You are viewing a plain text version of this content. The canonical link for it is here.
Posted to users@subversion.apache.org by Soren 'Frank' Munch <sm...@u5.com> on 2005/07/02 19:12:45 UTC

Backing up - is db/current written last? (was: Berkeley...)

Daniel Berlin wrote:
> When I started looking at Subversion for our company, the mandatory
> requirements were reliability and availability. We have development
> offices in several countries and require 24-hour access. I waited until
> FSFS was available and stable and have since begun pilot testing.
>
> FSFS with rsync is indeed the way to go. We use rsync to backup our
> repositories being careful to backup db/current first. The backup cron
> job is amazingly fast - maybe a few seconds every hour, so we get highly
> reliable backups with essentially no impact on the server. We copy to a
> standby server (to be located in a disaster recovery center), so should
> the main server fail, or we lose network connectivity, we can be up and
> running again in under an hour.

Smart, and done with only packages, Subversion and rsync only.

One thing that struck me is that backing up the db/current first is no 
guarantee?

A commit initiated just before backup-time must result in a corrupted backup, 
virtually every time:

db/current is written (by svn doing "commit zero")
The backup start and backs up db/current first. The same backup procedure then 
proceed (e.g. by running rsync) for the rest of the files.
But when rsync started commit zero is still running and writes to other files 
which should correspond to db/current. We can have no control over which 
files are being read by rsync earlier than commit zero updated them, and 
which later.

So it is hard to imagine how commit zero could be correctly backed up.

To me it seems a better procedure would be to back up db/current first, then 
_wait_ until commit zero surely is completed (with plenty of margin added) 
and then run rsync.

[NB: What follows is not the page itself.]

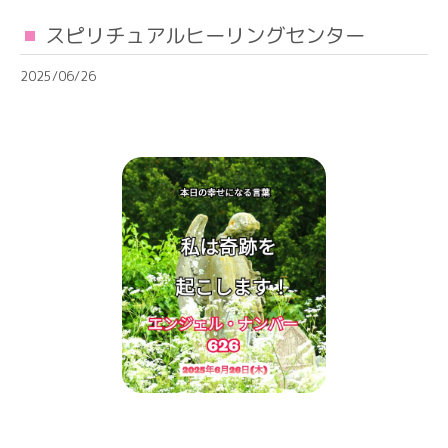
スピリチュアルヒーリングセンター
2025/06/26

This way we can be sure that the update of all files 
corresponding to commit zero is completed.

It does not matter if another commit has started while we wait as the files 
written by commit zero will not be changed and so we would have a backup with 
integrity (and possibly 'unreferred' files belonging to commits done before 
our backup were completed).

Have I understood this correctly?

- - -

Another matter is - which is a OS-thing - what happens if a write-request is 
being done to a file while another process reads from it. Does e.g. UNIX 
automatically take care of some locking? If so it must mean that it is 
"wrong" to write to any part of a file while it is being read?

Or can we risk that db/current is being read by the backup  procedure - and 
then changed by svn while we read it it, resulting in corruption?

- - -

Once "The server is down for maintenance, please come back soon..." was good 
enough... :-)

Soren 'Frank'


---------------------------------------------------------------------
To unsubscribe, e-mail: users-unsubscribe@subversion.tigris.org
For additional commands, e-mail: users-help@subversion.tigris.org

Re: Backing up - is db/current written last?

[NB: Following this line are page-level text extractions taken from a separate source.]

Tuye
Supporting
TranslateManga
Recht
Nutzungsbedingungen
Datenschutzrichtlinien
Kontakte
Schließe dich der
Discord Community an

Posted by Daniel Berlin <db...@dberlin.org>.
On Mon, 2005-07-04 at 14:02 +0200, Jacob Atzen wrote:
> On Sat, Jul 02, 2005 at 10:32:37PM -0400, Daniel Berlin wrote:
> > Rsync builds the list of files first, *then* transfers them.
> > 
> > Thus, the case to worry about is if it transfers db/current *after*
> > another commit has occurred during the rsync (and the newly created
> > revision file is thus not in rsync's list of files), and then you have a
> > db/current that refers to something that wasn't transferred.
> > 
> > Hence the reason to transfer it first.
> 
> Why not use svnadmin hotcopy[1] and stop worrying instead?

Because it takes time to copy 6.9 gig around to a temporary directory :)



---------------------------------------------------------------------
To unsubscribe, e-mail: users-unsubscribe@subversion.tigris.org
For additional commands, e-mail: users-help@subversion.tigris.org

Re: Backing up - is db/current written last?

Posted by Jacob Atzen <ja...@aub.dk>.
On Sat, Jul 02, 2005 at 10:32:37PM -0400, Daniel Berlin wrote:
> Rsync builds the list of files first, *then* transfers them.
> 
> Thus, the case to worry about is if it transfers db/current *after*
> another commit has occurred during the rsync (and the newly created
> revision file is thus not in rsync's list of files), and then you have a
> db/current that refers to something that wasn't transferred.
> 
> Hence the reason to transfer it first.

Why not use svnadmin hotcopy[1] and stop worrying instead? That is, do a
hotcopy on the repository server and then rsync the copy to the backup
server. I also like to keep a dump of every single revision that goes
into the repository, just in case. I do this by having a post-commit
hook that simply dumps the latest delta into a file on each commit like
this:

$SVNADMIN dump "$REPOS" --incremental --revision "$REV" | bzip2 >
"$BACKUPDIR/$REPOSNAME/incremental/$REPOSNAME.$REV.dump.bz2"

[1]: <http://svnbook.red-bean.com/en/1.1/re33.html>

-- 
Cheers,
- Jacob Atzen

---------------------------------------------------------------------
To unsubscribe, e-mail: users-unsubscribe@subversion.tigris.org
For additional commands, e-mail: users-help@subversion.tigris.org

Re: Backing up - is db/current written last?

Posted by Daniel Berlin <db...@dberlin.org>.
On Sun, 2005-07-03 at 05:01 +0700, Soren 'Frank' Munch wrote:
> Daniel wrote:
> > db/current is written last by svn.
> >
> > Also, fsfs is still transactional, so the commits are stored in the
> > transaction directory until they are moved into place, and *then*
> > db/current is updated.
> 
> Great! In that case db/current _must_ point to a set of valid file and there's 
> no reason to delay rsync.
Rsync builds the list of files first, *then* transfers them.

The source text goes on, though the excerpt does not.